All welded points of the liquid hydrogen storage tank between the inner tank and outer tank shall be
subjected to non-destructive test inspection. All butt welds of liquid hydrogen storage tanks shall be
subjected to radiographic testing in accordance with ISO 17636-1 and ISO 17636-2. Where welding points of
the liquid hydrogen storage tank cannot be radiographed, these welds shall be subjected to penetrant testing
in accordance with ISO 3452-1, magnetic particle testing in accordance with ISO 9934-1, and approved
ultrasonic testing.
5.5 Hydrostatic test
A hydrostatic test shall be carried out at a pressure measured at the top of tank.
The test pressure shall be at least 1,5 times the design pressure. At no point during the pressure test shall
the calculated primary membrane stress exceed 90 % of the yield stress of the material. To ensure that this
condition is satisfied where calculations indicate that this stress will exceed 0,75 times the yield strength,
the type test shall be monitored using strain gauges or other suitable equipment in pressure vessels, other
than simple cylindrical and spherical pressure vessels.
The temperature of the water used for the test shall be at least 30 °C above the nil-ductility transition
temperature of the material, as fabricated. The pressure shall be held for 2 h per 25 mm of thickness, but in
no case less than 2 h.
Where necessary, a pneumatic test may be carried out in cases where the liquid hydrogen storage tank is
produced or supported such that it cannot be safely filled with water. The pneumatic test procedures may
be specially considered by the relevant testing authority, and the test pressure for a pneumatic test shall
be 1,25 times the maximum allowable working pressure (MAWP). Special considerations shall be given to
the stored energy involved with a pneumatic test, and it shall be carried out where adequate facilities and
procedures are employed to ensure the safety of inspectors and the public.
Upon completion of the hydrostatic test, the inner tank shall be cleaned and dried in accordance with
ISO 23208.
5.6 Tightness test
For the liquid hydrogen cargo tank tightness test, helium or a mixture of 5 % hydrogen and 95 % nitrogen
should be used as the test medium instead of air, with dedicated detectors employed since the permeability
of hydrogen is high.
The tightness check for the inner vessel can be completed after the hydrostatic test by reducing the pressure
to the design pressure with an appropriate tracer gas. The helium leak test can be completed by a sniffer
method with appropriate calibration at every 10 m of weld. When the LH tank design includes wear plates
or support plates covering the inner vessel weld, then appropriate leak testing to test these welds shall be
done before the completion of the inner vessel.
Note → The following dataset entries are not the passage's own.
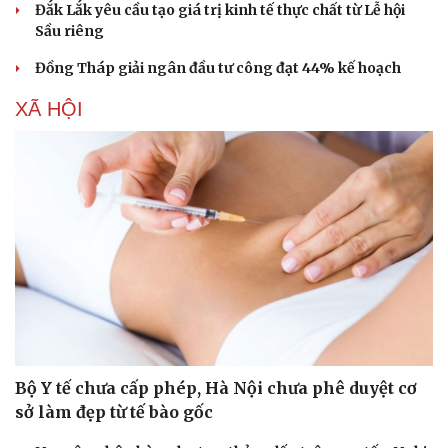
Đắk Lắk yêu cầu tạo giá trị kinh tế thực chất từ Lễ hội
Sầu riêng
Đồng Tháp giải ngân đầu tư công đạt 44% kế hoạch
XÃ HỘI
Bộ Y tế chưa cấp phép, Hà Nội chưa phê duyệt cơ
sở làm đẹp từ tế bào gốc
Cải chính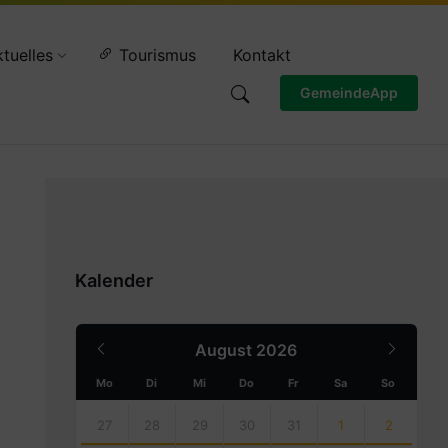
Wettervorschau
tuelles
Tourismus
Kontakt
GemeindeApp
Kalender
Previous
Next
August
2026
Month
Month
Mo
Di
Mi
Do
Fr
Sa
So
Skip
calendar
27
28
29
30
31
1
2
days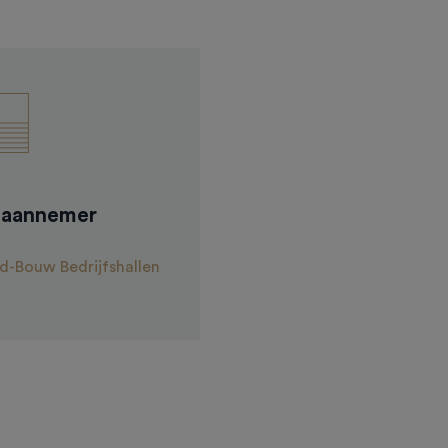
 aannemer
-Bouw Bedrijfshallen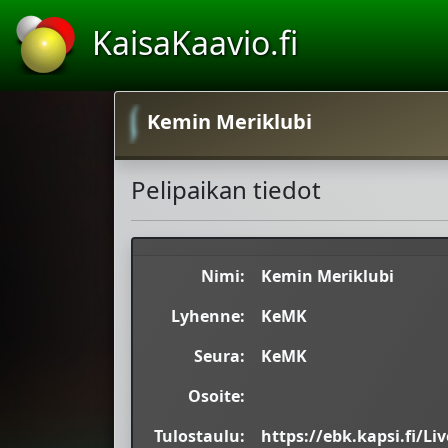
KaisaKaavio.fi
Kemin Meriklubi
Pelipaikan tiedot
Nimi:
Kemin Meriklubi
Lyhenne:
KeMK
Seura:
KeMK
Osoite:
Tulostaulu:
https://ebk.kapsi.fi/L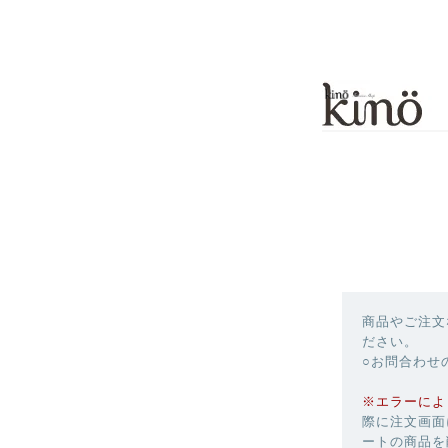
商品やご注文
ださい。
○お問合わせ
※エラーによ
際に注文画面
ートの商品を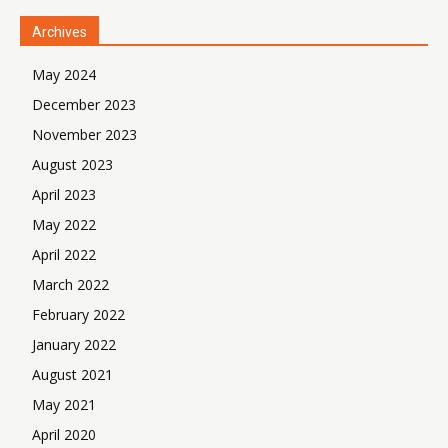
Archives
May 2024
December 2023
November 2023
August 2023
April 2023
May 2022
April 2022
March 2022
February 2022
January 2022
August 2021
May 2021
April 2020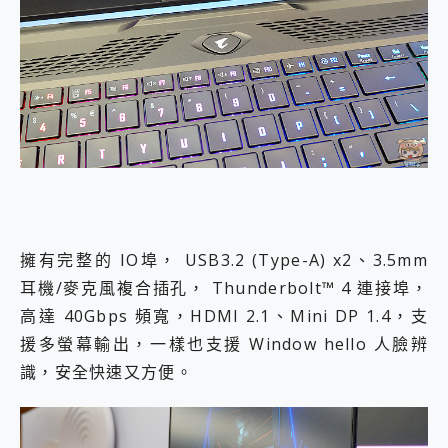
擁有完整的 IO埠， USB3.2 (Type-A) x2、3.5mm
耳機/麥克風複合插孔， Thunderbolt™ 4 連接埠，
高達 40Gbps 頻寬，HDMI 2.1、Mini DP 1.4，支
援多螢幕輸出，一樣也支援 Window hello 人臉辨
識，安全快速又方便。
The outer vessel vacuum integrity should be confirmed by injecting helium into the space between the inner
and annular outer vessel weld/sealing surfaces and placing a detector appropriately on the vacuum port.
The standard leak calibrator shall be connected to the vacuum port to establish the delay time and set the
speed of the helium spray on the outer vessel welds. During the operation of this test, the inner vessel can be
maintained at design pressure with helium tracer gas and nitrogen mixture to complete the test.
The helium leak testing procedure should be confirmed according to ISO 20485 and ISO 20486, ASME
Section VIII Div 2, JIS Z 2331 or other suitable standards. Tests shall confirm that there are no leaks larger
than the limit acceptable criteria.
Consideration should be given to using oxygen-free nitrogen with a small molecule tracer gas, such as
helium, as the test medium and an electronic leak detector for identifying leaks.
If the above test medium is not practical, test mediums other than helium or a mixture of 5 % hydrogen
and 95 % nitrogen can be used to conduct the test, upon mutual agreement between the owner and the LH
storage tank provider.
5.7 Insulation and testing
The insulation performance testing should be conducted in accordance with ISO 21014. The test can be
confirmed in the fully loaded condition at the proper vacuum level.
5.8 Cold spot test
Cold spot tests aim to verify:
— the results of thermal calculation for the adjacent structures of storage tanks such as fixed supports,
saddle, nozzle, gauge points or tank holding space bulkheads;
— the possible failure of vacuum insulation system of storage tank.
A cold spot test failure occurs if icing is detected at the cold spot test area. The loading of LH generally
improves the vacuum, thereby enhancing the insulation performance. However, there can be cold spots from
support structures between the outer and inner walls of the tank.

5.9 Visual inspection
The outer surfa
...